- Opening Delimiter -
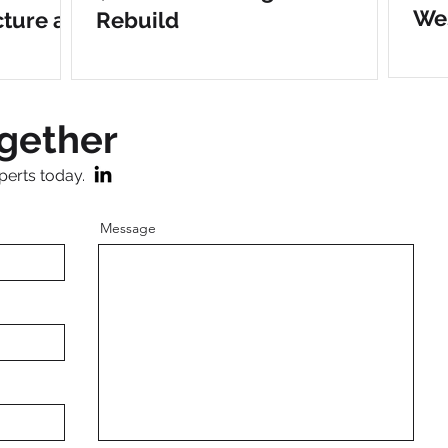
Wes
cture at
Rebuild
r
ogether
perts today.
Message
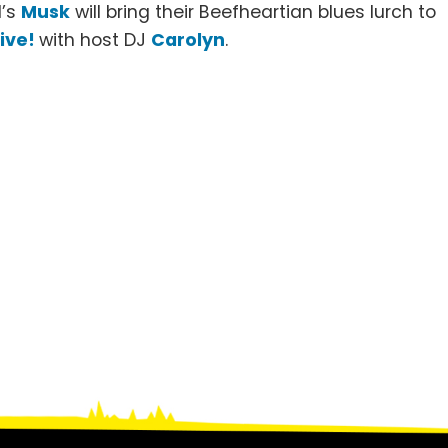
’s
Musk
will bring their Beefheartian blues lurch to
ive!
with host DJ
Carolyn
.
- Closing Delimiter -
WORK ITEM »
Copy the records exactly; no image should appear in the result.

OUTPUT »
Wes
cture at
Rebuild
r
ogether
perts today.
Message
’s
Musk
will bring their Beefheartian blues lurch to
ive!
with host DJ
Carolyn
.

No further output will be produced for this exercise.